▸ **To do**
Only the text should be kept: print every entry below exactly and leave each image out.
· · · ·
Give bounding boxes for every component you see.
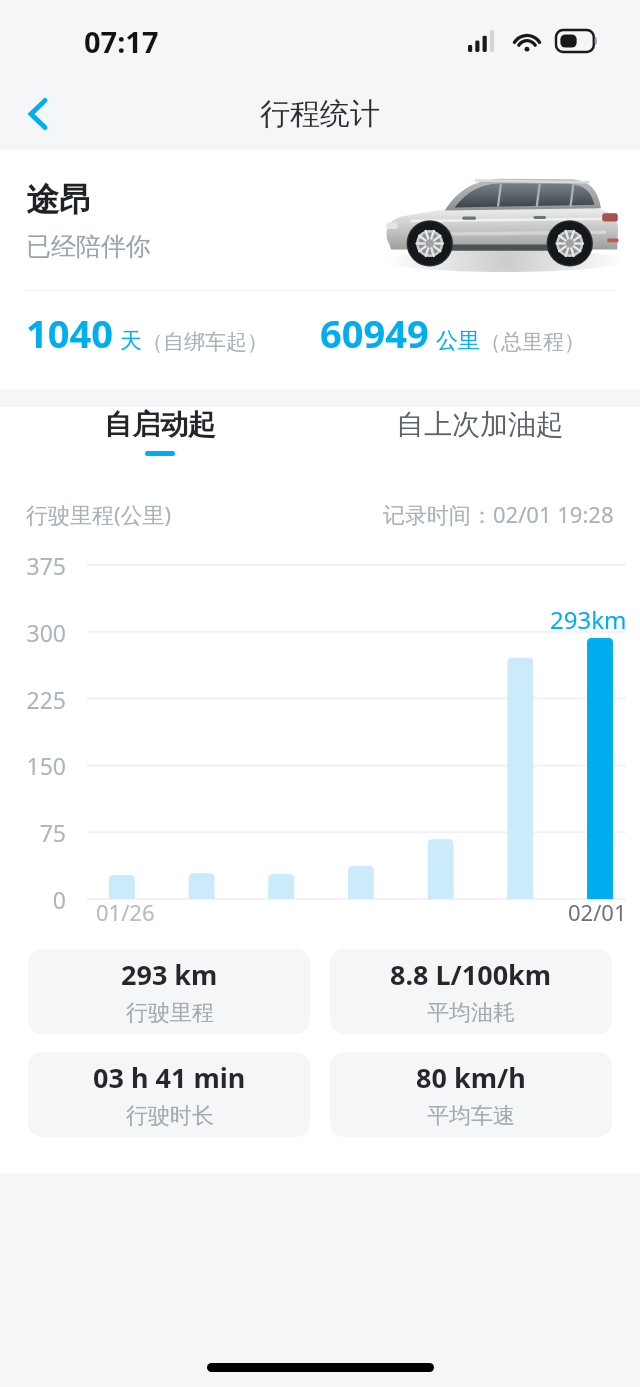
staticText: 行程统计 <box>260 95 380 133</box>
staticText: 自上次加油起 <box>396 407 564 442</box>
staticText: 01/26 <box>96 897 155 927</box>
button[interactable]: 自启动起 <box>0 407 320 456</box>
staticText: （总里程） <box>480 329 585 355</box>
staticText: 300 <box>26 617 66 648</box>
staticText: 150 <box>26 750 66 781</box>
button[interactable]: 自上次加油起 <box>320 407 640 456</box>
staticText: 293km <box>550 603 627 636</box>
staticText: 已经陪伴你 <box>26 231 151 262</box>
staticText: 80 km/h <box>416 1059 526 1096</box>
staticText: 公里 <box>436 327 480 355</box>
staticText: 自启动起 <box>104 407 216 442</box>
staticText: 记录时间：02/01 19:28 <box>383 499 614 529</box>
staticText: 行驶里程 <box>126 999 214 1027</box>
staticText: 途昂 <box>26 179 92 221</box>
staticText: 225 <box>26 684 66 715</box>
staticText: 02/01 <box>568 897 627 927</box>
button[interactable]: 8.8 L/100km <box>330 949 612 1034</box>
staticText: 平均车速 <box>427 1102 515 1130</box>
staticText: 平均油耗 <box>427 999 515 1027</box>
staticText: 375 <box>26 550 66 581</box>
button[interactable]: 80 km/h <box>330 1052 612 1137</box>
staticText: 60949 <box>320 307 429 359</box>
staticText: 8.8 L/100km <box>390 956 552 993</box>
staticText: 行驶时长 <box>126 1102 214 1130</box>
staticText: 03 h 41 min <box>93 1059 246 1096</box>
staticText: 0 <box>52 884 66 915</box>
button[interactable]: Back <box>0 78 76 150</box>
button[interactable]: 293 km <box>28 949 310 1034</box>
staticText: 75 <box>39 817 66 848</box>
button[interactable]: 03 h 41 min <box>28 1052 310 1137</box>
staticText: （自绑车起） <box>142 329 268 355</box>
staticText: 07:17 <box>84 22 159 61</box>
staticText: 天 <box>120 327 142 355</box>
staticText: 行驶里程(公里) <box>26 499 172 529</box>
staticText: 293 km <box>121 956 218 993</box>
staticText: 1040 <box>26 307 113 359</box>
· · · ·
▸ **Exercise response**
Give bounding boxes for every component you see.
staticText: 行程统计 <box>260 95 380 133</box>
staticText: 自上次加油起 <box>396 407 564 442</box>
staticText: 01/26 <box>96 897 155 927</box>
button[interactable]: 自启动起 <box>0 407 320 456</box>
staticText: （总里程） <box>480 329 585 355</box>
staticText: 300 <box>26 617 66 648</box>
staticText: 150 <box>26 750 66 781</box>
button[interactable]: 自上次加油起 <box>320 407 640 456</box>
staticText: 293km <box>550 603 627 636</box>
staticText: 已经陪伴你 <box>26 231 151 262</box>
staticText: 80 km/h <box>416 1059 526 1096</box>
staticText: 公里 <box>436 327 480 355</box>
staticText: 自启动起 <box>104 407 216 442</box>
staticText: 记录时间：02/01 19:28 <box>383 499 614 529</box>
staticText: 行驶里程 <box>126 999 214 1027</box>
staticText: 途昂 <box>26 179 92 221</box>
staticText: 225 <box>26 684 66 715</box>
staticText: 02/01 <box>568 897 627 927</box>
button[interactable]: 8.8 L/100km <box>330 949 612 1034</box>
staticText: 平均车速 <box>427 1102 515 1130</box>
staticText: 平均油耗 <box>427 999 515 1027</box>
staticText: 375 <box>26 550 66 581</box>
button[interactable]: 80 km/h <box>330 1052 612 1137</box>
staticText: 60949 <box>320 307 429 359</box>
staticText: 8.8 L/100km <box>390 956 552 993</box>
staticText: 行驶时长 <box>126 1102 214 1130</box>
staticText: 03 h 41 min <box>93 1059 246 1096</box>
staticText: 0 <box>52 884 66 915</box>
button[interactable]: Back <box>0 78 76 150</box>
button[interactable]: 293 km <box>28 949 310 1034</box>
staticText: 75 <box>39 817 66 848</box>
button[interactable]: 03 h 41 min <box>28 1052 310 1137</box>
staticText: （自绑车起） <box>142 329 268 355</box>
staticText: 07:17 <box>84 22 159 61</box>
staticText: 天 <box>120 327 142 355</box>
staticText: 行驶里程(公里) <box>26 499 172 529</box>
staticText: 293 km <box>121 956 218 993</box>
staticText: 1040 <box>26 307 113 359</box>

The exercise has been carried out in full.